Office workers may be able to improve their overall health by getting up from their desks and standing, it has been claimed.
Writing for the Herald-Tribune, J. Bryan Lowder suggested that to some extent, standing up can counteract the negative impacts of a chair-bound working life.
He said there is a “growing body of evidence” that a sedentary job visits a host of perils upon the body.
“One notable effect is a decrease in the production and circulation of lipoprotein lipase, a molecule that helps determine how fats are processed,” Mr Lowder noted.
“Active muscle tissues are partly responsible for producing lipoprotein lipase as well as for the general burning of calories; a variety of muscle groups that are engaged when you’re standing become inactive once you sit down.”

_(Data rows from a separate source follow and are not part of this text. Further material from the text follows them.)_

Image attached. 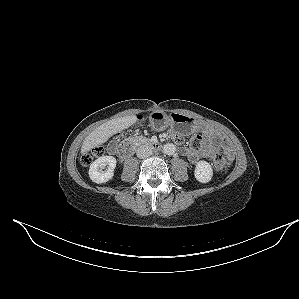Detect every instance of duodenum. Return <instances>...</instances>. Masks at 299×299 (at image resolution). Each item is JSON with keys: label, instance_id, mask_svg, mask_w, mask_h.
Wrapping results in <instances>:
<instances>
[{"label": "duodenum", "instance_id": "1", "mask_svg": "<svg viewBox=\"0 0 299 299\" xmlns=\"http://www.w3.org/2000/svg\"><path fill=\"white\" fill-rule=\"evenodd\" d=\"M139 144V142L133 140L126 141L118 146V153L121 157L126 158L131 155ZM146 145L155 150H159L162 147V144L158 141H149L146 142Z\"/></svg>", "mask_w": 299, "mask_h": 299}]
</instances>
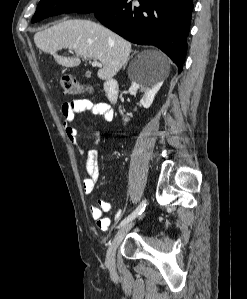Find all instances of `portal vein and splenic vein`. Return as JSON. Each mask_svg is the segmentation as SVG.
I'll list each match as a JSON object with an SVG mask.
<instances>
[{
	"label": "portal vein and splenic vein",
	"mask_w": 247,
	"mask_h": 299,
	"mask_svg": "<svg viewBox=\"0 0 247 299\" xmlns=\"http://www.w3.org/2000/svg\"><path fill=\"white\" fill-rule=\"evenodd\" d=\"M92 66H94V67H102V64L95 60V61L92 62Z\"/></svg>",
	"instance_id": "18ae733b"
}]
</instances>
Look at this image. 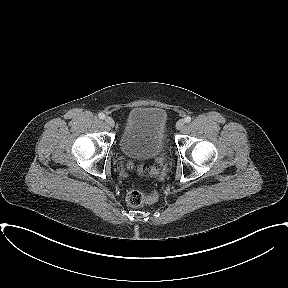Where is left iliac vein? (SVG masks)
Segmentation results:
<instances>
[{
  "label": "left iliac vein",
  "instance_id": "1",
  "mask_svg": "<svg viewBox=\"0 0 288 288\" xmlns=\"http://www.w3.org/2000/svg\"><path fill=\"white\" fill-rule=\"evenodd\" d=\"M184 124H185L184 120L181 119V120L177 121L176 128L178 130H181L184 127Z\"/></svg>",
  "mask_w": 288,
  "mask_h": 288
}]
</instances>
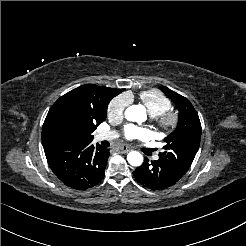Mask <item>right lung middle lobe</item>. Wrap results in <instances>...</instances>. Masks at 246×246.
Masks as SVG:
<instances>
[{"label":"right lung middle lobe","mask_w":246,"mask_h":246,"mask_svg":"<svg viewBox=\"0 0 246 246\" xmlns=\"http://www.w3.org/2000/svg\"><path fill=\"white\" fill-rule=\"evenodd\" d=\"M99 124L92 121L79 122L68 118L63 120L58 127L61 142H91L92 133Z\"/></svg>","instance_id":"dd1d6c3e"}]
</instances>
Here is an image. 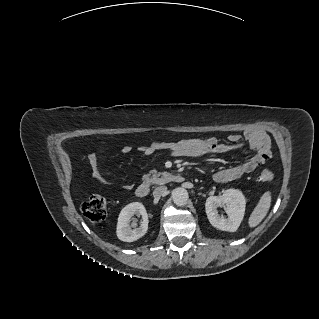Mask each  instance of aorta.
I'll list each match as a JSON object with an SVG mask.
<instances>
[{"mask_svg": "<svg viewBox=\"0 0 319 319\" xmlns=\"http://www.w3.org/2000/svg\"><path fill=\"white\" fill-rule=\"evenodd\" d=\"M188 192L186 189L178 187L175 188L172 192V199L173 202L177 205V206H185L188 202Z\"/></svg>", "mask_w": 319, "mask_h": 319, "instance_id": "762f6f07", "label": "aorta"}]
</instances>
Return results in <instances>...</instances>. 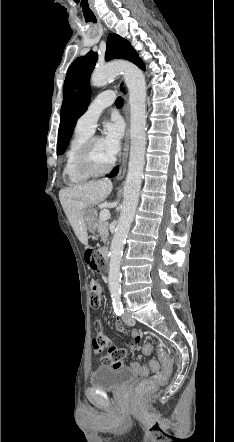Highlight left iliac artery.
Returning <instances> with one entry per match:
<instances>
[{"mask_svg": "<svg viewBox=\"0 0 234 442\" xmlns=\"http://www.w3.org/2000/svg\"><path fill=\"white\" fill-rule=\"evenodd\" d=\"M113 298V307L115 310L116 315L121 316L124 312L123 305L121 302V293H114L112 294Z\"/></svg>", "mask_w": 234, "mask_h": 442, "instance_id": "obj_1", "label": "left iliac artery"}]
</instances>
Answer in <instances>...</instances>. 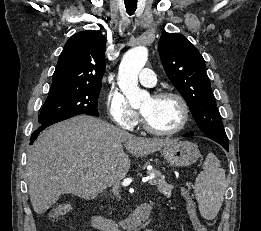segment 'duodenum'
<instances>
[{
	"label": "duodenum",
	"instance_id": "obj_1",
	"mask_svg": "<svg viewBox=\"0 0 261 231\" xmlns=\"http://www.w3.org/2000/svg\"><path fill=\"white\" fill-rule=\"evenodd\" d=\"M150 213L149 203L140 204L132 215L121 223L110 221L102 216L93 218V226L101 231H118L119 227L131 231L143 223Z\"/></svg>",
	"mask_w": 261,
	"mask_h": 231
}]
</instances>
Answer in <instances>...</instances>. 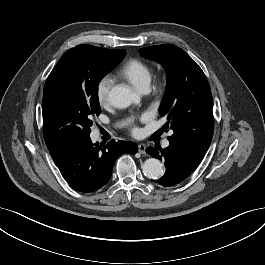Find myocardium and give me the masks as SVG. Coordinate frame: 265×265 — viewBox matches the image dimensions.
Here are the masks:
<instances>
[{
	"instance_id": "1",
	"label": "myocardium",
	"mask_w": 265,
	"mask_h": 265,
	"mask_svg": "<svg viewBox=\"0 0 265 265\" xmlns=\"http://www.w3.org/2000/svg\"><path fill=\"white\" fill-rule=\"evenodd\" d=\"M166 85H167V81H166V78L164 77H161L157 80V82L155 83L153 89H152V92L159 96L161 95L165 89H166Z\"/></svg>"
}]
</instances>
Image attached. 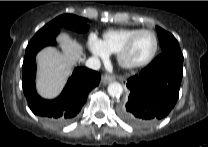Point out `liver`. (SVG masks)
<instances>
[{"label":"liver","instance_id":"6515ba94","mask_svg":"<svg viewBox=\"0 0 208 147\" xmlns=\"http://www.w3.org/2000/svg\"><path fill=\"white\" fill-rule=\"evenodd\" d=\"M57 40L62 52L47 47L37 55L36 87L38 93L48 99L56 97L61 92L73 67L84 57L83 46L67 34L61 33Z\"/></svg>","mask_w":208,"mask_h":147}]
</instances>
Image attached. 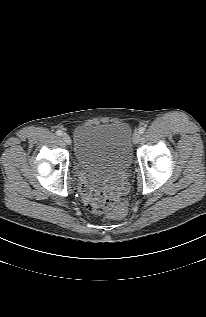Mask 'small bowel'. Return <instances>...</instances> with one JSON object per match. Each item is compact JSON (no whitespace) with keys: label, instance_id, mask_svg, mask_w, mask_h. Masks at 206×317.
Wrapping results in <instances>:
<instances>
[{"label":"small bowel","instance_id":"obj_1","mask_svg":"<svg viewBox=\"0 0 206 317\" xmlns=\"http://www.w3.org/2000/svg\"><path fill=\"white\" fill-rule=\"evenodd\" d=\"M86 189H87V186L83 185V196H84L85 201L87 200V197H86V194H85V190Z\"/></svg>","mask_w":206,"mask_h":317}]
</instances>
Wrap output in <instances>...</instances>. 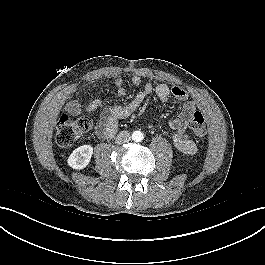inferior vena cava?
<instances>
[{
	"label": "inferior vena cava",
	"mask_w": 265,
	"mask_h": 265,
	"mask_svg": "<svg viewBox=\"0 0 265 265\" xmlns=\"http://www.w3.org/2000/svg\"><path fill=\"white\" fill-rule=\"evenodd\" d=\"M131 140V135L128 131H121L115 139L117 144L127 143Z\"/></svg>",
	"instance_id": "1"
}]
</instances>
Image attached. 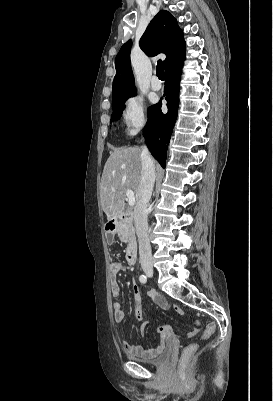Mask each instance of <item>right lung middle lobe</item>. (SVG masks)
I'll return each mask as SVG.
<instances>
[{"instance_id":"right-lung-middle-lobe-1","label":"right lung middle lobe","mask_w":273,"mask_h":401,"mask_svg":"<svg viewBox=\"0 0 273 401\" xmlns=\"http://www.w3.org/2000/svg\"><path fill=\"white\" fill-rule=\"evenodd\" d=\"M124 103H125V101L122 104H120L119 106L113 107V113L111 115V121L118 120L121 117ZM149 111H150V109H149Z\"/></svg>"}]
</instances>
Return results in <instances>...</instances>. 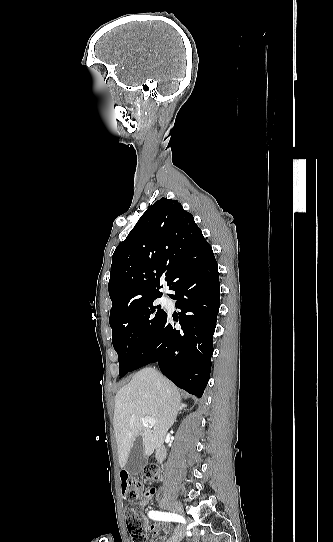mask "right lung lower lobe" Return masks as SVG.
<instances>
[{"instance_id":"1","label":"right lung lower lobe","mask_w":333,"mask_h":542,"mask_svg":"<svg viewBox=\"0 0 333 542\" xmlns=\"http://www.w3.org/2000/svg\"><path fill=\"white\" fill-rule=\"evenodd\" d=\"M179 277L169 295L176 300L179 316L166 317L152 346L136 361L133 370L158 362L161 372L178 387L202 397L211 371L213 334L219 311L218 265L211 246L204 239L180 249ZM180 323L181 330L175 328Z\"/></svg>"}]
</instances>
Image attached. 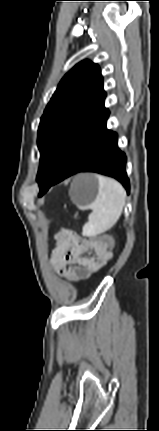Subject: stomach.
<instances>
[{"instance_id":"0dacf381","label":"stomach","mask_w":159,"mask_h":431,"mask_svg":"<svg viewBox=\"0 0 159 431\" xmlns=\"http://www.w3.org/2000/svg\"><path fill=\"white\" fill-rule=\"evenodd\" d=\"M98 192L99 181L92 173L77 175L70 188L72 201L81 208H88L96 200Z\"/></svg>"}]
</instances>
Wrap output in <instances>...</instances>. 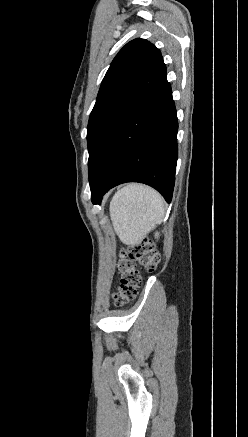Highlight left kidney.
<instances>
[{
  "mask_svg": "<svg viewBox=\"0 0 248 437\" xmlns=\"http://www.w3.org/2000/svg\"><path fill=\"white\" fill-rule=\"evenodd\" d=\"M155 236L158 237V236H159V233L157 232V233L155 234Z\"/></svg>",
  "mask_w": 248,
  "mask_h": 437,
  "instance_id": "obj_1",
  "label": "left kidney"
}]
</instances>
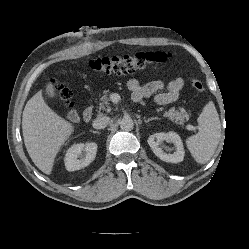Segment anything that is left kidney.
I'll return each mask as SVG.
<instances>
[{"instance_id": "5707ae66", "label": "left kidney", "mask_w": 249, "mask_h": 249, "mask_svg": "<svg viewBox=\"0 0 249 249\" xmlns=\"http://www.w3.org/2000/svg\"><path fill=\"white\" fill-rule=\"evenodd\" d=\"M163 141L171 142L175 145V152L172 154L165 153L160 147ZM153 153L161 160L171 163H179L184 159V148L180 136L175 132L168 133H155L151 135L147 140Z\"/></svg>"}]
</instances>
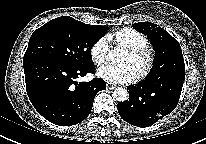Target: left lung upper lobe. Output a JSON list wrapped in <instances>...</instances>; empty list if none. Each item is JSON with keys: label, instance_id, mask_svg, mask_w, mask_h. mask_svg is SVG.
Wrapping results in <instances>:
<instances>
[{"label": "left lung upper lobe", "instance_id": "left-lung-upper-lobe-1", "mask_svg": "<svg viewBox=\"0 0 206 144\" xmlns=\"http://www.w3.org/2000/svg\"><path fill=\"white\" fill-rule=\"evenodd\" d=\"M133 27L150 39L155 50L153 68L141 83L151 85L161 81L166 75L185 71L180 44L166 30L150 22H138Z\"/></svg>", "mask_w": 206, "mask_h": 144}]
</instances>
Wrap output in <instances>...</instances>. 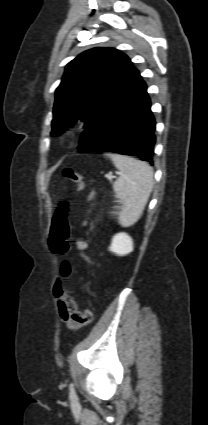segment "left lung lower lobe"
<instances>
[{
	"label": "left lung lower lobe",
	"mask_w": 208,
	"mask_h": 425,
	"mask_svg": "<svg viewBox=\"0 0 208 425\" xmlns=\"http://www.w3.org/2000/svg\"><path fill=\"white\" fill-rule=\"evenodd\" d=\"M154 131L147 86L138 74L85 128L79 150L138 156L153 164Z\"/></svg>",
	"instance_id": "1"
}]
</instances>
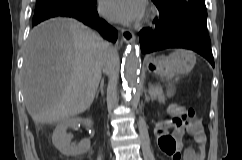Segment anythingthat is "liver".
Here are the masks:
<instances>
[{"label":"liver","instance_id":"6515ba94","mask_svg":"<svg viewBox=\"0 0 242 160\" xmlns=\"http://www.w3.org/2000/svg\"><path fill=\"white\" fill-rule=\"evenodd\" d=\"M109 45L70 18L35 27L27 40L22 82L26 109L36 124H53L85 112L109 63ZM118 64L113 63V68Z\"/></svg>","mask_w":242,"mask_h":160}]
</instances>
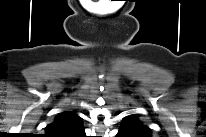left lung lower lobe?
<instances>
[{"mask_svg":"<svg viewBox=\"0 0 206 137\" xmlns=\"http://www.w3.org/2000/svg\"><path fill=\"white\" fill-rule=\"evenodd\" d=\"M118 137H138V135L135 134L134 132L124 130V129H120L119 132H118Z\"/></svg>","mask_w":206,"mask_h":137,"instance_id":"0a47b994","label":"left lung lower lobe"}]
</instances>
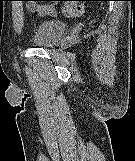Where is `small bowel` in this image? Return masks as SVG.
Instances as JSON below:
<instances>
[{"instance_id": "obj_1", "label": "small bowel", "mask_w": 135, "mask_h": 161, "mask_svg": "<svg viewBox=\"0 0 135 161\" xmlns=\"http://www.w3.org/2000/svg\"><path fill=\"white\" fill-rule=\"evenodd\" d=\"M40 12H51V13H53L54 9L53 8H49V7H45L43 9H41Z\"/></svg>"}]
</instances>
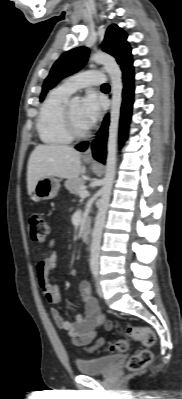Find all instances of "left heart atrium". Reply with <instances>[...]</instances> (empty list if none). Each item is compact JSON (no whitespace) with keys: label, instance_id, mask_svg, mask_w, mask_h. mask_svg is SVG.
I'll return each instance as SVG.
<instances>
[{"label":"left heart atrium","instance_id":"obj_1","mask_svg":"<svg viewBox=\"0 0 182 399\" xmlns=\"http://www.w3.org/2000/svg\"><path fill=\"white\" fill-rule=\"evenodd\" d=\"M103 108L102 98L94 93L89 92L82 104L81 118L87 128L91 127L101 116Z\"/></svg>","mask_w":182,"mask_h":399}]
</instances>
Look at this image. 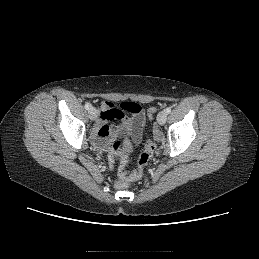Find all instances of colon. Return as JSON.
<instances>
[{"label": "colon", "mask_w": 259, "mask_h": 259, "mask_svg": "<svg viewBox=\"0 0 259 259\" xmlns=\"http://www.w3.org/2000/svg\"><path fill=\"white\" fill-rule=\"evenodd\" d=\"M119 107L123 110H126L128 112L135 113L139 110V107L134 102H123L119 105ZM157 110L156 108H149L147 111V115L149 119H153L155 116ZM125 146L121 141H116L113 145V151L118 154H122V160L119 167V178L115 181V186L118 189H126L129 186V180H136L139 179L143 173L149 162L151 161L156 146L154 142L151 140H147L145 142L144 150L140 154L138 159V169L132 173L127 172L126 166H127V155L124 152Z\"/></svg>", "instance_id": "1"}]
</instances>
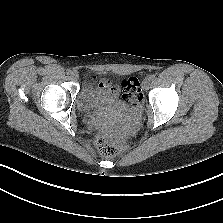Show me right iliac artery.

He claimed that office workers can partly counteract this effect by standing up and moving around every 20 minutes or so.
“Some workers have taken these findings to mean that traditional chairs should be abandoned in favour of standing desks,” Mr Lowder commented.
However, he explained that standing up for long periods of time carries its own potential health problems.
For instance, employees may suffer from wear and tear on their ankles and knees, Mr Lowder claimed.
Employers have a responsibility to encourage workers to look after their health in the workplace – staff members must not be asked to work in such a way that causes them harm or severe discomfort.
Business leaders are also incentivised to do so in the sense that healthy, fit workers are likely to be more productive and contribute most to the bottom line.